Locate "Find all instances" in the records below, then copy its line and every following line exactly, without the pictures.

==== Records provided ====

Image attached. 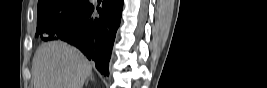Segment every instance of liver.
I'll return each instance as SVG.
<instances>
[{
	"mask_svg": "<svg viewBox=\"0 0 267 88\" xmlns=\"http://www.w3.org/2000/svg\"><path fill=\"white\" fill-rule=\"evenodd\" d=\"M32 70L34 88H82L92 66L75 47L53 41L38 47Z\"/></svg>",
	"mask_w": 267,
	"mask_h": 88,
	"instance_id": "obj_1",
	"label": "liver"
}]
</instances>
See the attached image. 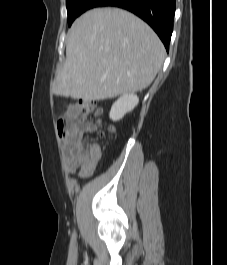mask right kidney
<instances>
[{
	"mask_svg": "<svg viewBox=\"0 0 227 265\" xmlns=\"http://www.w3.org/2000/svg\"><path fill=\"white\" fill-rule=\"evenodd\" d=\"M138 103L139 98L137 95L133 93L123 95L113 104L110 111V118L113 121L122 119L123 116L132 111Z\"/></svg>",
	"mask_w": 227,
	"mask_h": 265,
	"instance_id": "ca27d5eb",
	"label": "right kidney"
}]
</instances>
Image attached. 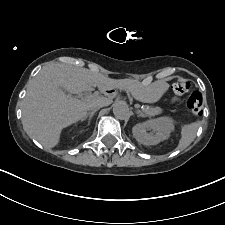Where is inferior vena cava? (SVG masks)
Masks as SVG:
<instances>
[{"instance_id":"602c4592","label":"inferior vena cava","mask_w":225,"mask_h":225,"mask_svg":"<svg viewBox=\"0 0 225 225\" xmlns=\"http://www.w3.org/2000/svg\"><path fill=\"white\" fill-rule=\"evenodd\" d=\"M104 106H106L105 100L103 98H99L95 103H93L90 106L89 110L93 111V110L99 109Z\"/></svg>"}]
</instances>
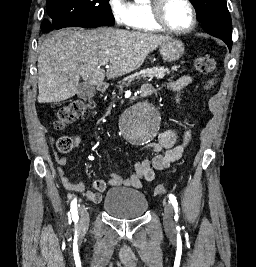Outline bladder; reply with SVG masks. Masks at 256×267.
I'll return each mask as SVG.
<instances>
[{"mask_svg": "<svg viewBox=\"0 0 256 267\" xmlns=\"http://www.w3.org/2000/svg\"><path fill=\"white\" fill-rule=\"evenodd\" d=\"M102 207L113 216L129 219L143 215L148 207V200L140 191L116 188L108 192Z\"/></svg>", "mask_w": 256, "mask_h": 267, "instance_id": "obj_1", "label": "bladder"}]
</instances>
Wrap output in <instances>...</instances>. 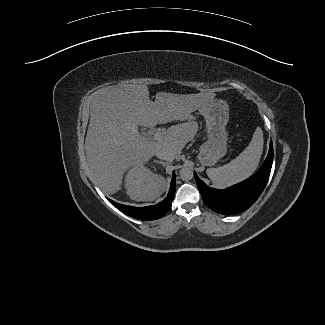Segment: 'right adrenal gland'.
Here are the masks:
<instances>
[{
	"instance_id": "obj_1",
	"label": "right adrenal gland",
	"mask_w": 325,
	"mask_h": 325,
	"mask_svg": "<svg viewBox=\"0 0 325 325\" xmlns=\"http://www.w3.org/2000/svg\"><path fill=\"white\" fill-rule=\"evenodd\" d=\"M153 162L154 163H158V164H162V166H166L167 165V162H164V161L154 160Z\"/></svg>"
}]
</instances>
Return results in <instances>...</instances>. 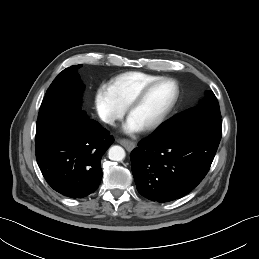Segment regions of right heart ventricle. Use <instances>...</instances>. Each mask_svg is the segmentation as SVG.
<instances>
[{"instance_id":"obj_1","label":"right heart ventricle","mask_w":259,"mask_h":259,"mask_svg":"<svg viewBox=\"0 0 259 259\" xmlns=\"http://www.w3.org/2000/svg\"><path fill=\"white\" fill-rule=\"evenodd\" d=\"M158 78H160L158 75L131 71L115 76L105 87L114 101L125 109L130 99L144 85Z\"/></svg>"}]
</instances>
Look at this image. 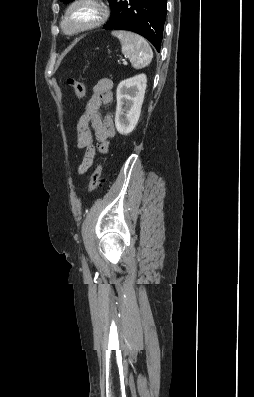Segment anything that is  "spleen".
<instances>
[{"mask_svg": "<svg viewBox=\"0 0 254 397\" xmlns=\"http://www.w3.org/2000/svg\"><path fill=\"white\" fill-rule=\"evenodd\" d=\"M111 34L120 40L122 53L129 58L134 68H143L150 64L153 52L148 42L130 31H112Z\"/></svg>", "mask_w": 254, "mask_h": 397, "instance_id": "spleen-1", "label": "spleen"}]
</instances>
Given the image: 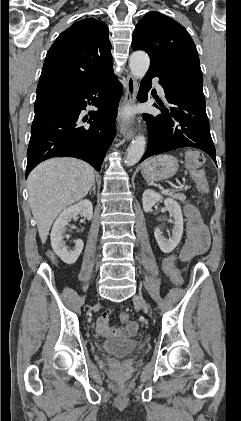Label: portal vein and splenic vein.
<instances>
[{
	"instance_id": "1",
	"label": "portal vein and splenic vein",
	"mask_w": 241,
	"mask_h": 421,
	"mask_svg": "<svg viewBox=\"0 0 241 421\" xmlns=\"http://www.w3.org/2000/svg\"><path fill=\"white\" fill-rule=\"evenodd\" d=\"M171 191H173L172 189H163L162 190V193L163 194H167V193H169V192H171Z\"/></svg>"
}]
</instances>
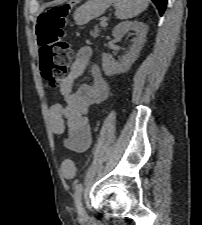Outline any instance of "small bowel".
Segmentation results:
<instances>
[{
	"instance_id": "obj_1",
	"label": "small bowel",
	"mask_w": 202,
	"mask_h": 225,
	"mask_svg": "<svg viewBox=\"0 0 202 225\" xmlns=\"http://www.w3.org/2000/svg\"><path fill=\"white\" fill-rule=\"evenodd\" d=\"M92 49H78L67 76L62 80L59 91L65 105L54 104L48 112L50 129L55 135L67 134L65 145L76 153L87 151L92 144V134L87 118L91 105L103 102L109 94V84L100 69L91 65ZM90 67L92 85L82 83L74 89V83Z\"/></svg>"
}]
</instances>
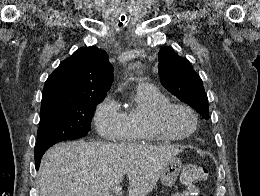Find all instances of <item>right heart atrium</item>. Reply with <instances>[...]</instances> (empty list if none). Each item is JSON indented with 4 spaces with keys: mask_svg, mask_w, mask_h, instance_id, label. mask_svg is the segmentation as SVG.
Segmentation results:
<instances>
[{
    "mask_svg": "<svg viewBox=\"0 0 260 196\" xmlns=\"http://www.w3.org/2000/svg\"><path fill=\"white\" fill-rule=\"evenodd\" d=\"M93 120L100 138L95 143H112L117 130L124 127V115L118 102L111 96H105L95 107ZM143 190H135L142 192Z\"/></svg>",
    "mask_w": 260,
    "mask_h": 196,
    "instance_id": "d8ad5b80",
    "label": "right heart atrium"
}]
</instances>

====

# [Written response]
Find all instances of <item>right heart atrium</item>. Reply with <instances>[...]</instances> (empty list if none). Each item is JSON indented with 4 spaces with keys: mask_svg, mask_w, mask_h, instance_id, label. mask_svg is the segmentation as SVG.
Segmentation results:
<instances>
[{
    "mask_svg": "<svg viewBox=\"0 0 260 196\" xmlns=\"http://www.w3.org/2000/svg\"><path fill=\"white\" fill-rule=\"evenodd\" d=\"M93 120L100 138L95 143H112L117 130L124 127V115L118 102L111 96H105L95 107ZM143 190H135L142 192Z\"/></svg>",
    "mask_w": 260,
    "mask_h": 196,
    "instance_id": "d8ad5b80",
    "label": "right heart atrium"
}]
</instances>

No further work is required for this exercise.